→ Data:

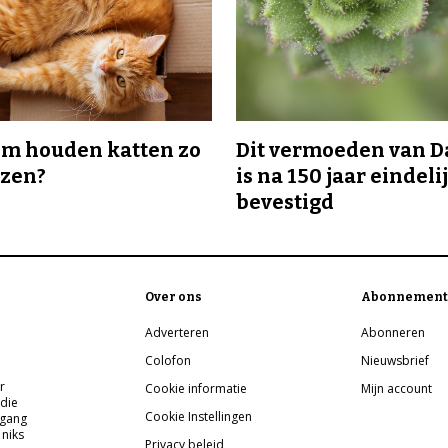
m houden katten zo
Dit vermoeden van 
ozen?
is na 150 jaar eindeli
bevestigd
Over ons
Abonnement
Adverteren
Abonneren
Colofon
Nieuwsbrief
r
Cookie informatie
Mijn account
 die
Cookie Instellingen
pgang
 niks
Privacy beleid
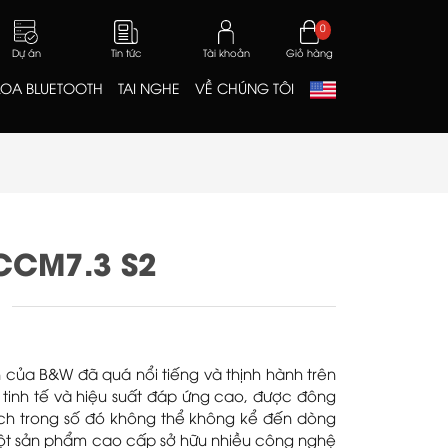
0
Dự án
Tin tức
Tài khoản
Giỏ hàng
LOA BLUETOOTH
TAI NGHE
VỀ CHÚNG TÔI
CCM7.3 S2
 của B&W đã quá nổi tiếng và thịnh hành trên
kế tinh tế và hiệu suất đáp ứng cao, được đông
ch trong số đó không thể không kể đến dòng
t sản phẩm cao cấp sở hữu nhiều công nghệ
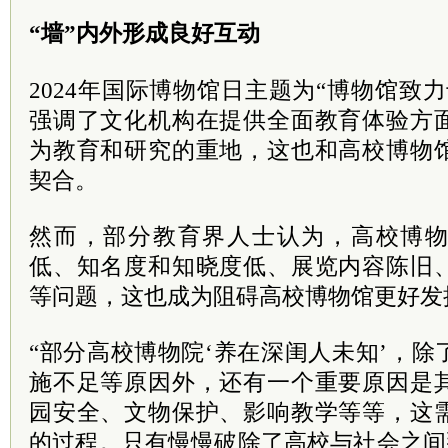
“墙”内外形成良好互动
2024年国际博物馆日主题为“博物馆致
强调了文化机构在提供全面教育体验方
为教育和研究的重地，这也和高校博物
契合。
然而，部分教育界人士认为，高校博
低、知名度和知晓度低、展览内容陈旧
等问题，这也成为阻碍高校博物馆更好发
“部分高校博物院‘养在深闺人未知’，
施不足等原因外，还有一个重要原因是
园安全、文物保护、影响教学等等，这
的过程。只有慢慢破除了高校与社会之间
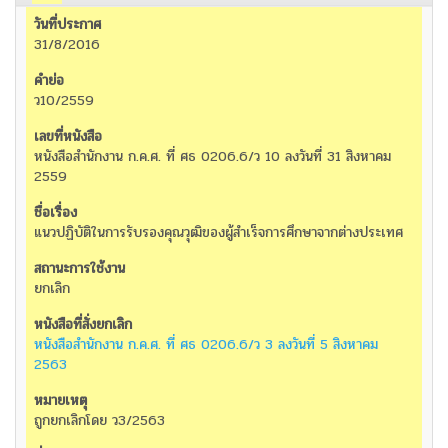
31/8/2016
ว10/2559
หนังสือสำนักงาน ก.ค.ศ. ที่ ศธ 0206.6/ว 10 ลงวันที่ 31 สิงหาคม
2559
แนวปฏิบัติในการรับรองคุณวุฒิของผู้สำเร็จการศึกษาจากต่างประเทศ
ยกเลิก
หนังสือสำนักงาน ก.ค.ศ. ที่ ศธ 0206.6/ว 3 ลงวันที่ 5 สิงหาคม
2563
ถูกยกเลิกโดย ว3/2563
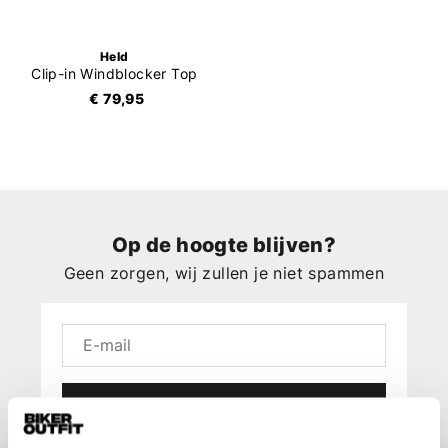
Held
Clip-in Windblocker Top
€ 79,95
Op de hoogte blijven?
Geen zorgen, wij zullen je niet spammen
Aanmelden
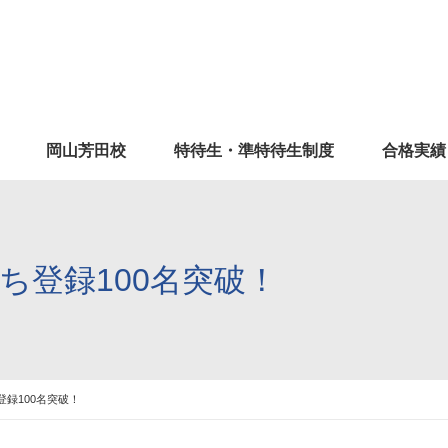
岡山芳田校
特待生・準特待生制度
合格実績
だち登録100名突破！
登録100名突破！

→ Task instructions: A single number is required: the count of lines in the data that include the string "Cookie".

→ Answer to this task: 2